# YOUR INSTRUCTIONS
Exclude the pictures from your copy, and reproduce each entry below verbatim.

Extracted records:

====

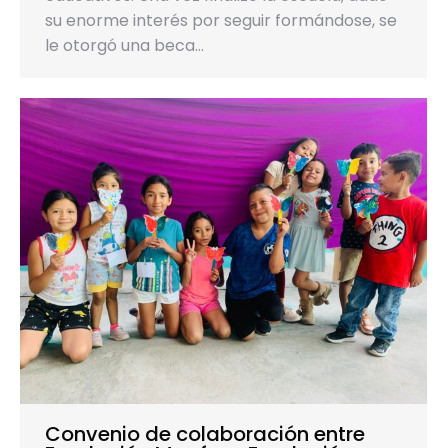
su enorme interés por seguir formándose, se
le otorgó una beca…
Convenio de colaboración entre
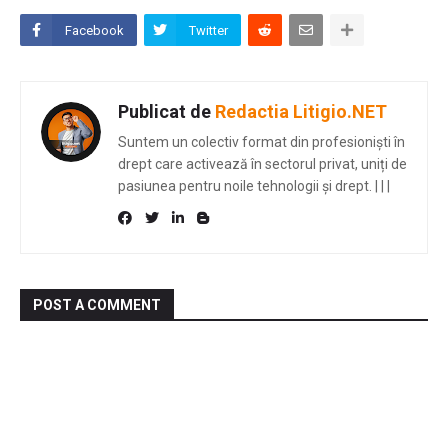
Facebook
Twitter
Publicat de
Redactia Litigio.NET
Suntem un colectiv format din profesioniști în
drept care activează în sectorul privat, uniți de
pasiunea pentru noile tehnologii și drept.
|
|
|
POST A COMMENT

====

# ANSWER AREA
su enorme interés por seguir formándose, se
le otorgó una beca…
Convenio de colaboración entre
Facebook
Twitter
Publicat de
Redactia Litigio.NET
Suntem un colectiv format din profesioniști în
drept care activează în sectorul privat, uniți de
pasiunea pentru noile tehnologii și drept.
|
|
|
POST A COMMENT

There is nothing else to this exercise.